_Saved entries_:
◇ ◇ ◇ ◇ ◇
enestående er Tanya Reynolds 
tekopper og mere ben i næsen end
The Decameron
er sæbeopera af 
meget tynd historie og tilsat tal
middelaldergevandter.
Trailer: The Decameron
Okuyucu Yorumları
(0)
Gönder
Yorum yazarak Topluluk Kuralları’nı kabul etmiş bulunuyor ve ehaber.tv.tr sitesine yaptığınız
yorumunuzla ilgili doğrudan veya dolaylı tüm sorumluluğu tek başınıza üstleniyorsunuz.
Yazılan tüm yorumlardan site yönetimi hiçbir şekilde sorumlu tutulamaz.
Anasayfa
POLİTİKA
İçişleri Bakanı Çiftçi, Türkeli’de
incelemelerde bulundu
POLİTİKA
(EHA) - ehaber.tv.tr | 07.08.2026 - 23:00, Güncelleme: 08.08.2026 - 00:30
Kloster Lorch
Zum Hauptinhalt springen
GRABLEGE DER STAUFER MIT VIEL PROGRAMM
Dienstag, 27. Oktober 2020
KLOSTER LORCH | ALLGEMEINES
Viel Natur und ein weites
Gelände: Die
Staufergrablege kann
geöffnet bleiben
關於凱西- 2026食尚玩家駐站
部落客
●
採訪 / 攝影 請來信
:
◇ ◇ ◇ ◇ ◇
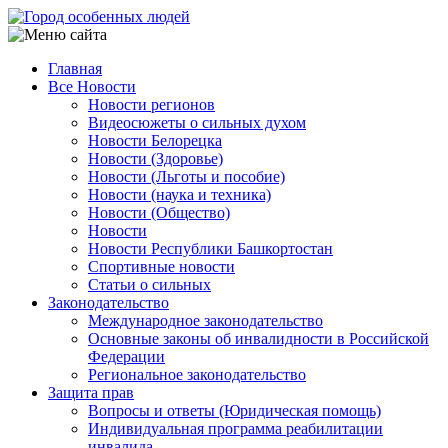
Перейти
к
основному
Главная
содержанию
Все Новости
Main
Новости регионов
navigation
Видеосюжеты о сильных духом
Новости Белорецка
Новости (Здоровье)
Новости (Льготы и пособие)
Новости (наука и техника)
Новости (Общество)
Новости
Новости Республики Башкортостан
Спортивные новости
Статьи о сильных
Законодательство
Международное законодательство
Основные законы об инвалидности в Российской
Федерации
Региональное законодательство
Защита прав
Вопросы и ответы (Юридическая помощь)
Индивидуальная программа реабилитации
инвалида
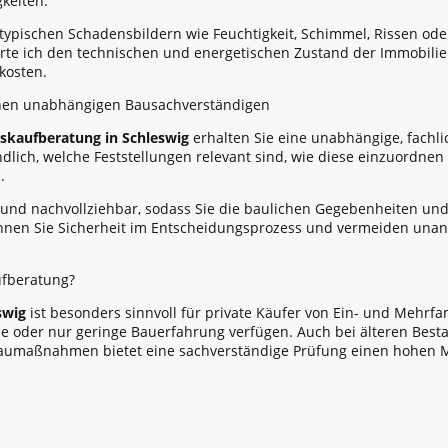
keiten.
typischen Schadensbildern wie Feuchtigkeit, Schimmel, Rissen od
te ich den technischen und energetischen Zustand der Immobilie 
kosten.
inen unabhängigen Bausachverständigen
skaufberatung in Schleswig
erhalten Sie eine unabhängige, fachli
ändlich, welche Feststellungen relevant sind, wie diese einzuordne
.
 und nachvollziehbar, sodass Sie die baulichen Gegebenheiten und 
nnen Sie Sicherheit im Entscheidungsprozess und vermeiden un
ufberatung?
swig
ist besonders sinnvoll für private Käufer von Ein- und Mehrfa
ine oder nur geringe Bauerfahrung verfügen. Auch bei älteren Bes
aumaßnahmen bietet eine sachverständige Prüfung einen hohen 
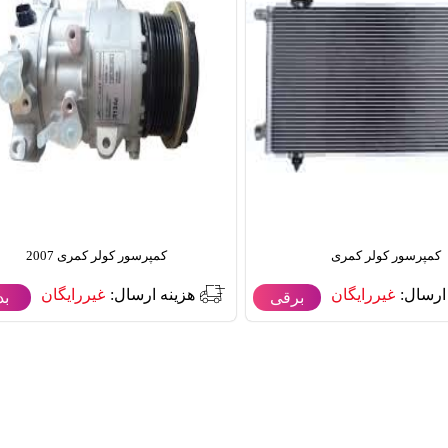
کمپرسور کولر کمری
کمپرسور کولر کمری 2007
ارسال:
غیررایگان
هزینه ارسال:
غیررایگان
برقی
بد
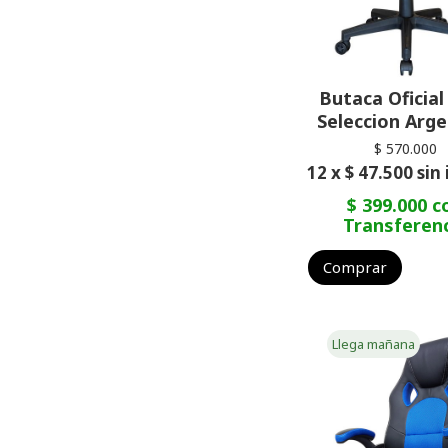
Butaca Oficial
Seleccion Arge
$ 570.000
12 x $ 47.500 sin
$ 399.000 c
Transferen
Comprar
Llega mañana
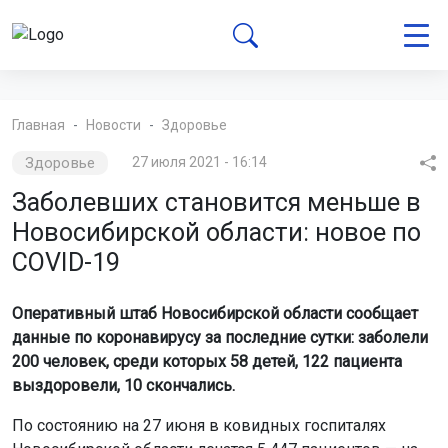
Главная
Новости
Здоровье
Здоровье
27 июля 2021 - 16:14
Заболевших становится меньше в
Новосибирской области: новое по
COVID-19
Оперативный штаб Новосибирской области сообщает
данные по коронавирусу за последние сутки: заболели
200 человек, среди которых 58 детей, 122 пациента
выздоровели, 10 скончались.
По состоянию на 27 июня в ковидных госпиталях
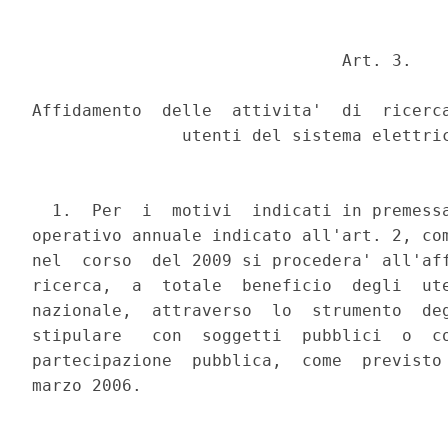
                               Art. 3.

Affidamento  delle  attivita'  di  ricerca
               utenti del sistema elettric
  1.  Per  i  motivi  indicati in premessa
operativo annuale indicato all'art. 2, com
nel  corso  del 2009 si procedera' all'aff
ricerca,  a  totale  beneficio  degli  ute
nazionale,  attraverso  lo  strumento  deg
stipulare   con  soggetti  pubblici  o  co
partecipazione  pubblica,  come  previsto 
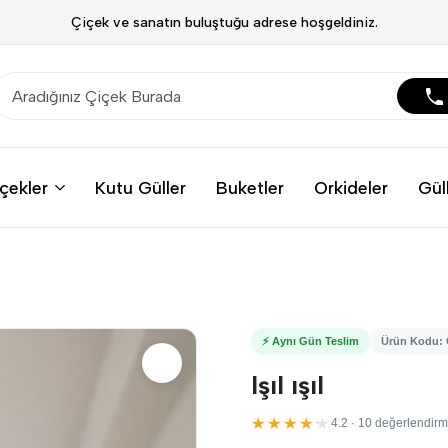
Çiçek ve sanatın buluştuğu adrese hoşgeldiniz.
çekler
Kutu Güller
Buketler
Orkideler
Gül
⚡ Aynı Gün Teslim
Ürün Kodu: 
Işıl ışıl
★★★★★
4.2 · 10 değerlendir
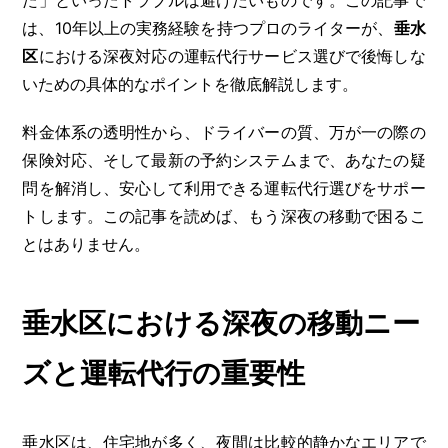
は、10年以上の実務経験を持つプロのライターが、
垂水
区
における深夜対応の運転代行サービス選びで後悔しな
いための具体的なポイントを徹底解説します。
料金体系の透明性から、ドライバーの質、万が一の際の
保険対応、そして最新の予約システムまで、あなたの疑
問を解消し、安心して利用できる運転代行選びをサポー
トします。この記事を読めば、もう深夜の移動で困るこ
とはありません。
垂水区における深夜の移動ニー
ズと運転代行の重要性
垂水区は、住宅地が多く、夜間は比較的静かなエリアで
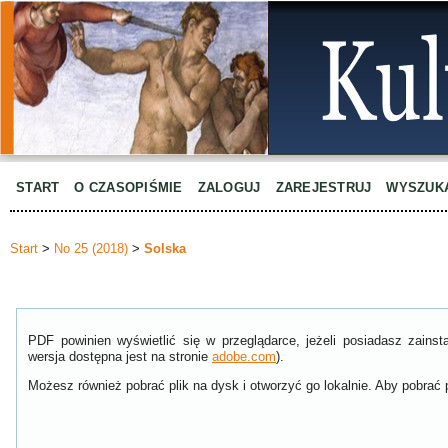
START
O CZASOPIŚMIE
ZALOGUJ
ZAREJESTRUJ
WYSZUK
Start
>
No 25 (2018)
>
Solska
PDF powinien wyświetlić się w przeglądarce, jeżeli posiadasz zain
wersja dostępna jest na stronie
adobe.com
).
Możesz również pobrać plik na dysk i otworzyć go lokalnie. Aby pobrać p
◇ ◇ ◇ ◇ ◇
_What is expected_: Repeat exactly the lines above, from the line that contains "トします。この記事を読めば、もう深夜の移動で困るこ" down through the line that contains "wersja dostępna jest na stronie". Include both of those lines and none of the pictures.

_Solution to the problem_:
トします。この記事を読めば、もう深夜の移動で困るこ
とはありません。
垂水区における深夜の移動ニー
ズと運転代行の重要性
垂水区は、住宅地が多く、夜間は比較的静かなエリアで
START
O CZASOPIŚMIE
ZALOGUJ
ZAREJESTRUJ
WYSZUK
Start
>
No 25 (2018)
>
Solska
PDF powinien wyświetlić się w przeglądarce, jeżeli posiadasz zain
wersja dostępna jest na stronie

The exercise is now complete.